Materials provided Start Marker

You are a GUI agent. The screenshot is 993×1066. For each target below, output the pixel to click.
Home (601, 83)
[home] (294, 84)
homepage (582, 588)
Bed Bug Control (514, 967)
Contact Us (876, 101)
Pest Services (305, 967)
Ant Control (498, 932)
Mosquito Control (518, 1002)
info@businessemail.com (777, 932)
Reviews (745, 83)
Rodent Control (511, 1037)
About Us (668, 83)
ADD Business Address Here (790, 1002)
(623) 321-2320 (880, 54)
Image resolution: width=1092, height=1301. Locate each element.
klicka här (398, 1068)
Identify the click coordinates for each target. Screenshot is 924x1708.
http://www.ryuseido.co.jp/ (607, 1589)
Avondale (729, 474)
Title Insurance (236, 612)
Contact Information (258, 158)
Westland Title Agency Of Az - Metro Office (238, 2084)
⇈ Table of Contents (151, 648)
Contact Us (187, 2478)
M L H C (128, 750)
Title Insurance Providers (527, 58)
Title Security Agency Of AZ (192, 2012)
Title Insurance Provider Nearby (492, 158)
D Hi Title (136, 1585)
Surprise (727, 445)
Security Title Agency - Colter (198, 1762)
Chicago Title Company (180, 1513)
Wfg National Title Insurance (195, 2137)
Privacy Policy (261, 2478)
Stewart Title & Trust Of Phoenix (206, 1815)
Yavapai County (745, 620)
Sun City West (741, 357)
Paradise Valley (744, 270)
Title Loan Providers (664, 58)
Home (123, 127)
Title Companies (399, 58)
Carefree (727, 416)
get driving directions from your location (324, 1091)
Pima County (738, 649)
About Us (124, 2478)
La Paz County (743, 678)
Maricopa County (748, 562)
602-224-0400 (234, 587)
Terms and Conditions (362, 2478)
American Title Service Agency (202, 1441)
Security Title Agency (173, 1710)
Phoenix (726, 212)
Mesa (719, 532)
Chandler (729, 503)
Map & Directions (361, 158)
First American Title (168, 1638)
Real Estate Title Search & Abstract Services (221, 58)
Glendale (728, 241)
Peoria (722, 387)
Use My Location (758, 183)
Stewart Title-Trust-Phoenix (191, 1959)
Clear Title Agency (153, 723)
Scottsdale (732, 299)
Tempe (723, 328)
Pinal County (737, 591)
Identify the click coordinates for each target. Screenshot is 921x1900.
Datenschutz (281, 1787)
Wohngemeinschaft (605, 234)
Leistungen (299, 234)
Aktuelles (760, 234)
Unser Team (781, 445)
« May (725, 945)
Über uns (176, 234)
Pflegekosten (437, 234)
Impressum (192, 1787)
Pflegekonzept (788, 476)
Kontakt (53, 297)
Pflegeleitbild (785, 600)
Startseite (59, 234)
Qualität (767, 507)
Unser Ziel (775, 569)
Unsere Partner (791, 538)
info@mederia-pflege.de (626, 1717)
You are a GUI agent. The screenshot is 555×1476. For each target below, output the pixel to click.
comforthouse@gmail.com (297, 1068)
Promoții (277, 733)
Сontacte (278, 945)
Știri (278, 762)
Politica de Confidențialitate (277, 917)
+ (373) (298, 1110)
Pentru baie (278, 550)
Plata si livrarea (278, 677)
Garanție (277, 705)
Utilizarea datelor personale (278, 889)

Materials provided End Marker

Here the job is to output the lines from the start of the material through the line with "Security Title Agency (173, 1710)", inclusive, exactly and with nothing else.

You are a GUI agent. The screenshot is 993×1066. For each target below, output the pixel to click.
Home (601, 83)
[home] (294, 84)
homepage (582, 588)
Bed Bug Control (514, 967)
Contact Us (876, 101)
Pest Services (305, 967)
Ant Control (498, 932)
Mosquito Control (518, 1002)
info@businessemail.com (777, 932)
Reviews (745, 83)
Rodent Control (511, 1037)
About Us (668, 83)
ADD Business Address Here (790, 1002)
(623) 321-2320 (880, 54)
Image resolution: width=1092, height=1301. Locate each element.
klicka här (398, 1068)
Identify the click coordinates for each target. Screenshot is 924x1708.
http://www.ryuseido.co.jp/ (607, 1589)
Avondale (729, 474)
Title Insurance (236, 612)
Contact Information (258, 158)
Westland Title Agency Of Az - Metro Office (238, 2084)
⇈ Table of Contents (151, 648)
Contact Us (187, 2478)
M L H C (128, 750)
Title Insurance Providers (527, 58)
Title Security Agency Of AZ (192, 2012)
Title Insurance Provider Nearby (492, 158)
D Hi Title (136, 1585)
Surprise (727, 445)
Security Title Agency - Colter (198, 1762)
Chicago Title Company (180, 1513)
Wfg National Title Insurance (195, 2137)
Privacy Policy (261, 2478)
Stewart Title & Trust Of Phoenix (206, 1815)
Yavapai County (745, 620)
Sun City West (741, 357)
Paradise Valley (744, 270)
Title Loan Providers (664, 58)
Home (123, 127)
Title Companies (399, 58)
Carefree (727, 416)
get driving directions from your location (324, 1091)
Pima County (738, 649)
About Us (124, 2478)
La Paz County (743, 678)
Maricopa County (748, 562)
602-224-0400 (234, 587)
Terms and Conditions (362, 2478)
American Title Service Agency (202, 1441)
Security Title Agency (173, 1710)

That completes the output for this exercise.